_Task material_

━━━

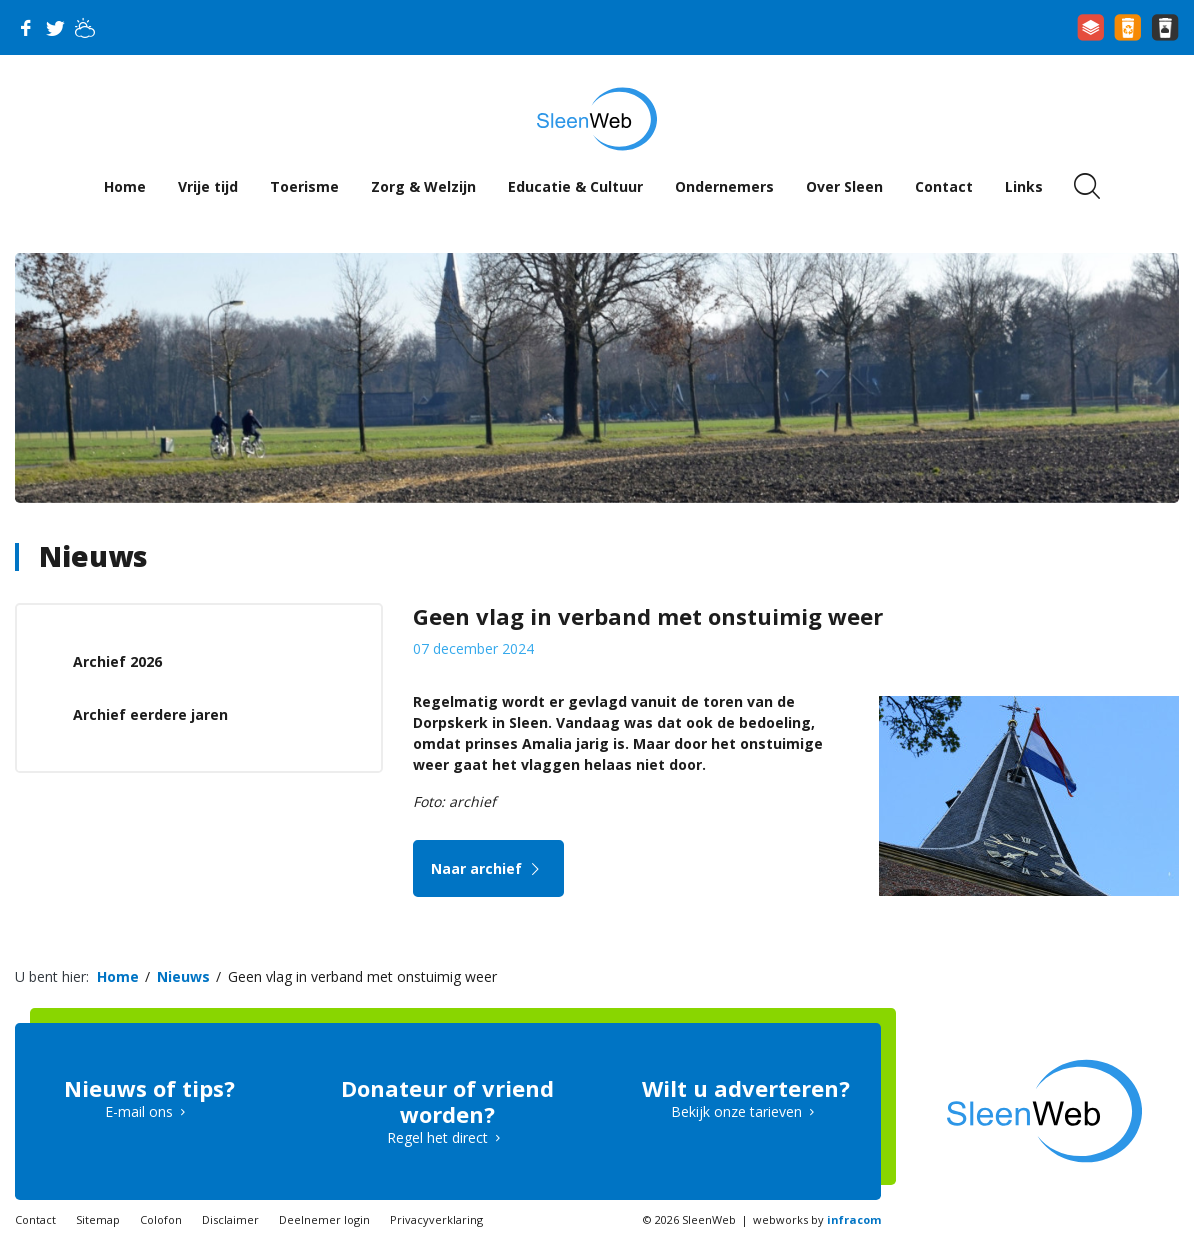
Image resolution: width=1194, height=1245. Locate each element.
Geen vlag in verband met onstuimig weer (362, 976)
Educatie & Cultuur (575, 186)
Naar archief (488, 868)
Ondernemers (724, 186)
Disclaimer (230, 1219)
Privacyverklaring (436, 1219)
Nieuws (93, 556)
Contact (944, 186)
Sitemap (98, 1219)
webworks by (817, 1219)
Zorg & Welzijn (423, 186)
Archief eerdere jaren (150, 714)
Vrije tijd (208, 186)
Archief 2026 (117, 661)
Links (1024, 186)
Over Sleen (844, 186)
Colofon (161, 1219)
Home (125, 186)
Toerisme (304, 186)
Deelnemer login (324, 1219)
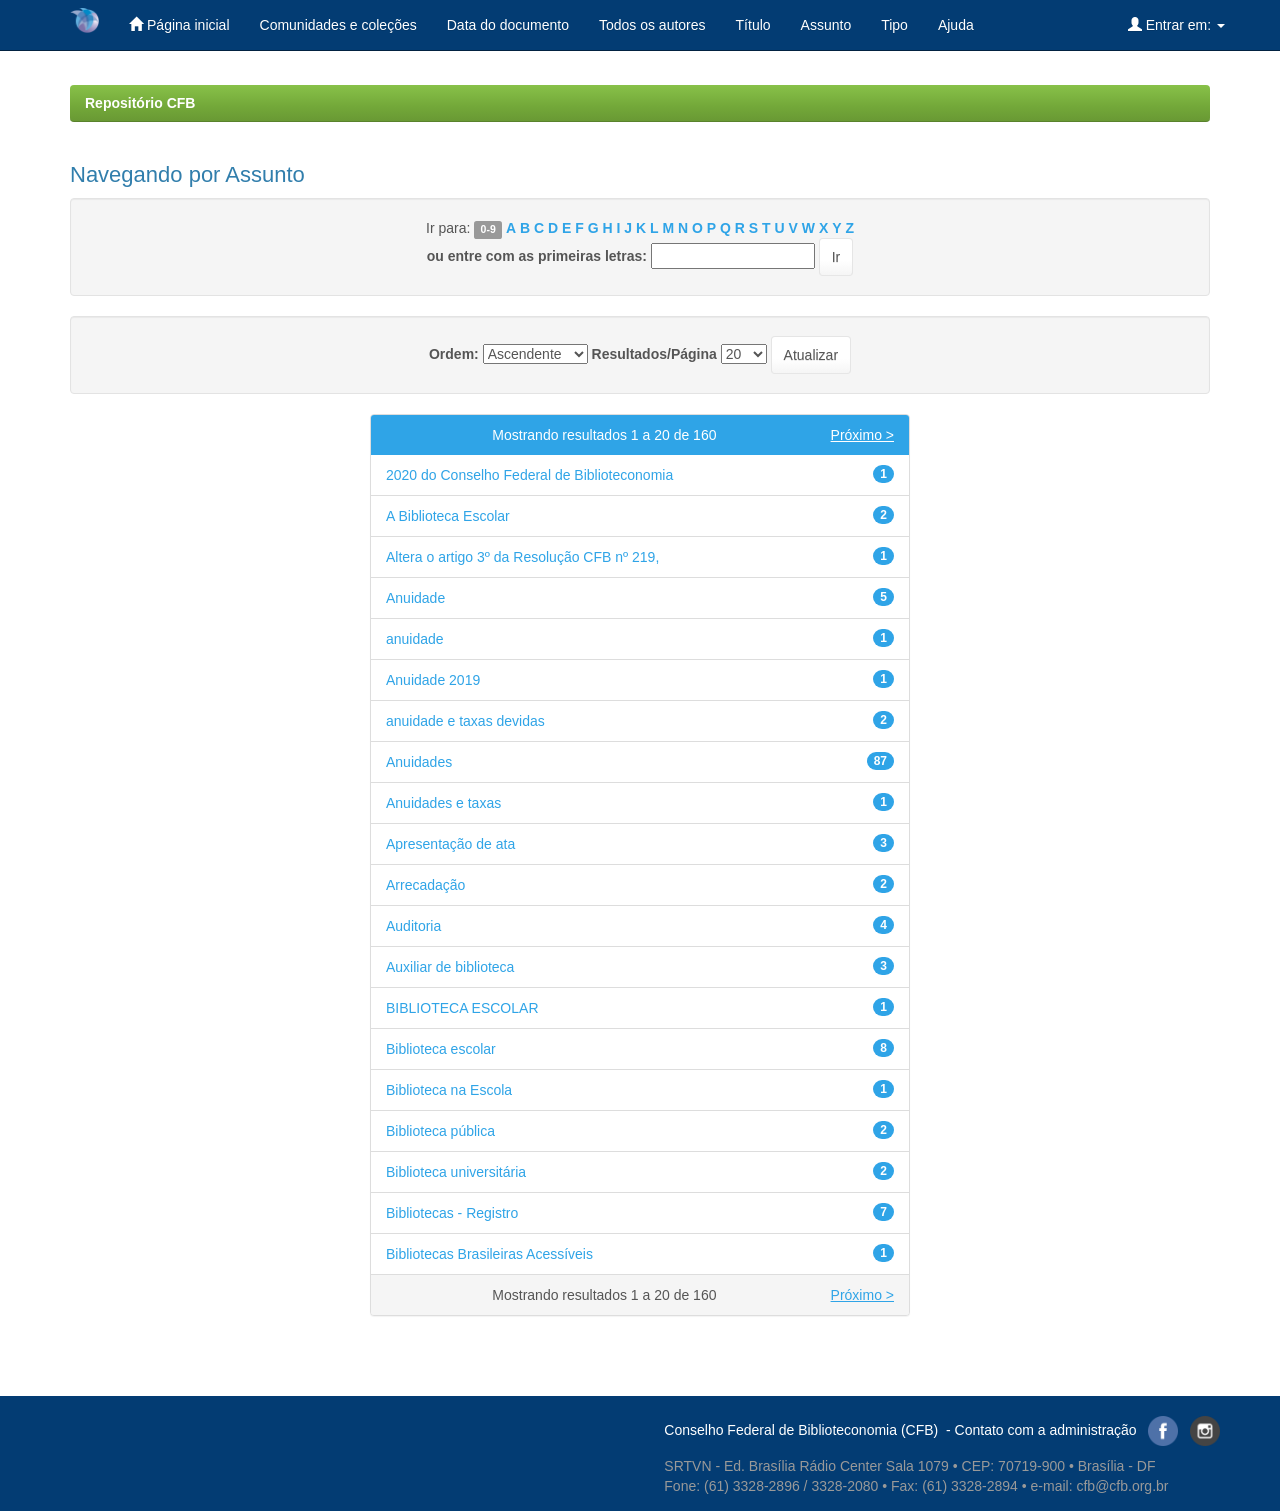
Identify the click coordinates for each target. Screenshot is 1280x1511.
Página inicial (179, 24)
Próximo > (862, 435)
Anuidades (419, 762)
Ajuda (956, 25)
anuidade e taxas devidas (465, 721)
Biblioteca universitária (456, 1172)
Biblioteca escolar (441, 1049)
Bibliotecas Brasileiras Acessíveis (489, 1254)
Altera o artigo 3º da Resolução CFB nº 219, (522, 557)
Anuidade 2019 (433, 680)
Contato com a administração (1046, 1430)
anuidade (415, 639)
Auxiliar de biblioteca (450, 967)
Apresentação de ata (450, 844)
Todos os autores (652, 25)
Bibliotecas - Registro (452, 1213)
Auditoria (413, 926)
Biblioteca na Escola (449, 1090)
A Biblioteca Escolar (448, 516)
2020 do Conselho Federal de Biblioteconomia (529, 475)
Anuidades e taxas (443, 803)
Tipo (894, 25)
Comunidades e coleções (338, 25)
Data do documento (508, 25)
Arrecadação (425, 885)
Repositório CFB (140, 103)
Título (753, 25)
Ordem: (454, 354)
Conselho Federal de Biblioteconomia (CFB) (801, 1430)
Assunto (826, 25)
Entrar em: (1176, 24)
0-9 (488, 229)
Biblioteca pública (440, 1131)
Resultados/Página (654, 354)
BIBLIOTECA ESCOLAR (462, 1008)
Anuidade (415, 598)
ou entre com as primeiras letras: (537, 256)
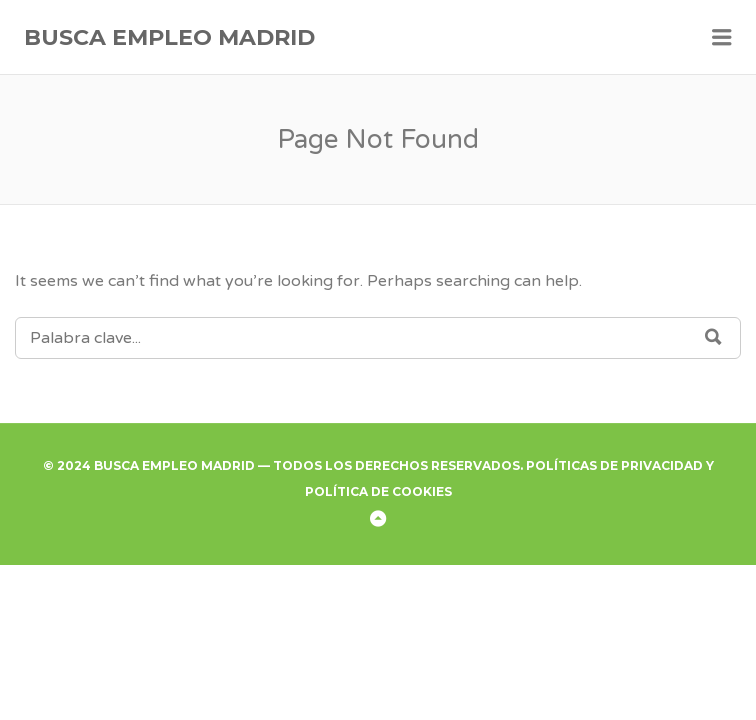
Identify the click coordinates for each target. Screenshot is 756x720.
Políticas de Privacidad (614, 465)
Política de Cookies (378, 491)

━━━

_Work task_
This task asks for the data above repeated exactly, without a single picture.

_Response_
Image resolution: width=1194, height=1245. Locate each element.
Geen vlag in verband met onstuimig weer (362, 976)
Educatie & Cultuur (575, 186)
Naar archief (488, 868)
Ondernemers (724, 186)
Disclaimer (230, 1219)
Privacyverklaring (436, 1219)
Nieuws (93, 556)
Contact (944, 186)
Sitemap (98, 1219)
webworks by (817, 1219)
Zorg & Welzijn (423, 186)
Archief eerdere jaren (150, 714)
Vrije tijd (208, 186)
Archief 2026 (117, 661)
Links (1024, 186)
Over Sleen (844, 186)
Colofon (161, 1219)
Home (125, 186)
Toerisme (304, 186)
Deelnemer login (324, 1219)
Identify the click coordinates for each target. Screenshot is 1280x1511.
Página inicial (179, 24)
Próximo > (862, 435)
Anuidades (419, 762)
Ajuda (956, 25)
anuidade e taxas devidas (465, 721)
Biblioteca universitária (456, 1172)
Biblioteca escolar (441, 1049)
Bibliotecas Brasileiras Acessíveis (489, 1254)
Altera o artigo 3º da Resolução CFB nº 219, (522, 557)
Anuidade 2019 (433, 680)
Contato com a administração (1046, 1430)
anuidade (415, 639)
Auxiliar de biblioteca (450, 967)
Apresentação de ata (450, 844)
Todos os autores (652, 25)
Bibliotecas - Registro (452, 1213)
Auditoria (413, 926)
Biblioteca na Escola (449, 1090)
A Biblioteca Escolar (448, 516)
2020 do Conselho Federal de Biblioteconomia (529, 475)
Anuidades e taxas (443, 803)
Tipo (894, 25)
Comunidades e coleções (338, 25)
Data do documento (508, 25)
Arrecadação (425, 885)
Repositório CFB (140, 103)
Título (753, 25)
Ordem: (454, 354)
Conselho Federal de Biblioteconomia (CFB) (801, 1430)
Assunto (826, 25)
Entrar em: (1176, 24)
0-9 (488, 229)
Biblioteca pública (440, 1131)
Resultados/Página (654, 354)
BIBLIOTECA ESCOLAR (462, 1008)
Anuidade (415, 598)
ou entre com as primeiras letras: (537, 256)
Identify the click coordinates for each target. Screenshot is 756x720.
Políticas de Privacidad (614, 465)
Política de Cookies (378, 491)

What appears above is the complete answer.